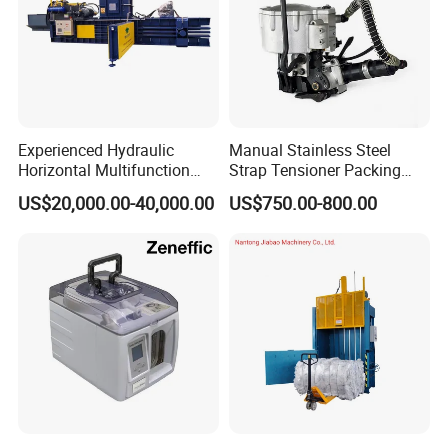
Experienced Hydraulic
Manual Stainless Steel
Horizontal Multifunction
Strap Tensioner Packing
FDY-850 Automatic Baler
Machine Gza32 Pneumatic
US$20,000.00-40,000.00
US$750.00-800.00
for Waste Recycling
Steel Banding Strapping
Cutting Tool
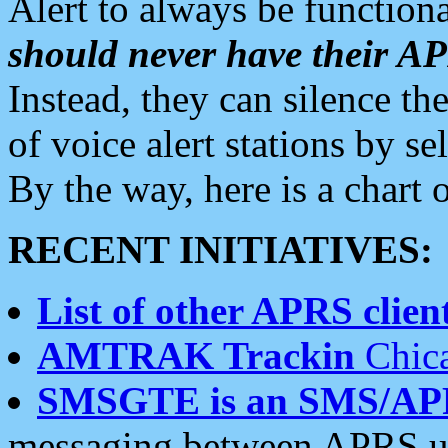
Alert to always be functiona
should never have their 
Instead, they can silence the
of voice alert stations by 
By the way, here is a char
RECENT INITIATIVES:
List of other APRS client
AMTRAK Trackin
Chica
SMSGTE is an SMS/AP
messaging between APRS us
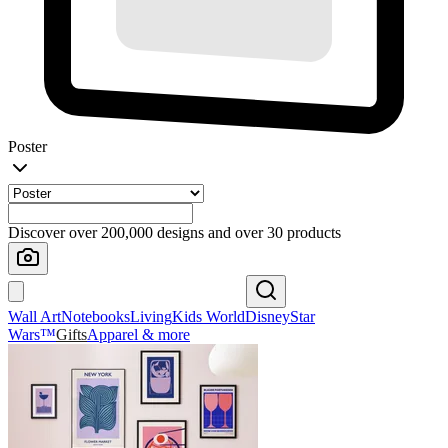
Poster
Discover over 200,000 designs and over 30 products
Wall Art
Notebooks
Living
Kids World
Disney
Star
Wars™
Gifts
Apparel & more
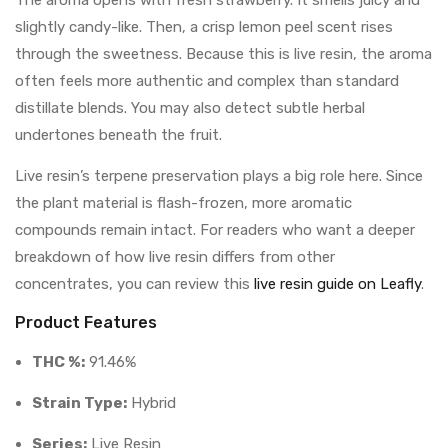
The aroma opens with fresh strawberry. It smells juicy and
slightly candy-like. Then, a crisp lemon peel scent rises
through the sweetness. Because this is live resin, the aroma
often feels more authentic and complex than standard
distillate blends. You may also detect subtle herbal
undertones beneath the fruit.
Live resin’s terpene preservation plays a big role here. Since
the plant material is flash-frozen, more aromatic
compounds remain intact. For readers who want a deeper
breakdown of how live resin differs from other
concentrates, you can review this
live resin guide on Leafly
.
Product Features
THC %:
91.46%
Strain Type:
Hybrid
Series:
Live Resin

...

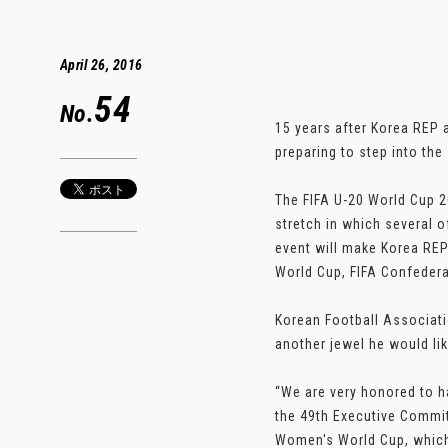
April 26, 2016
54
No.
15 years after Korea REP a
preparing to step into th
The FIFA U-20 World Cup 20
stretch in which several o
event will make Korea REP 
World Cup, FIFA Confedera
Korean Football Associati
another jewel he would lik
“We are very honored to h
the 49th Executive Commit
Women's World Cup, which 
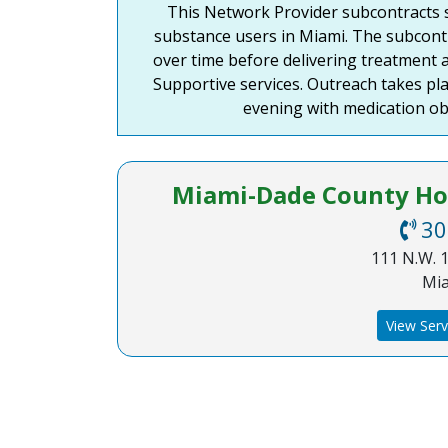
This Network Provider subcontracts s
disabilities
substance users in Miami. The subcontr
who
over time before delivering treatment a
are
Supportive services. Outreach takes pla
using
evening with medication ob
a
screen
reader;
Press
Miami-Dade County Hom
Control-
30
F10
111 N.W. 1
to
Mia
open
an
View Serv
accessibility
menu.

* About this exercise
Repeat, word for word, the lines of the material above from the one holding "List of other APRS client" through the one holding "through the sweetness.". Leave out pictures.

* Solution
List of other APRS client
AMTRAK Trackin
Chica
SMSGTE is an SMS/AP
messaging between APRS us
Poster
Discover over 200,000 designs and over 30 products
Wall Art
Notebooks
Living
Kids World
Disney
Star
Wars™
Gifts
Apparel & more
The aroma opens with fresh strawberry. It smells juicy and
slightly candy-like. Then, a crisp lemon peel scent rises
through the sweetness. Because this is live resin, the aroma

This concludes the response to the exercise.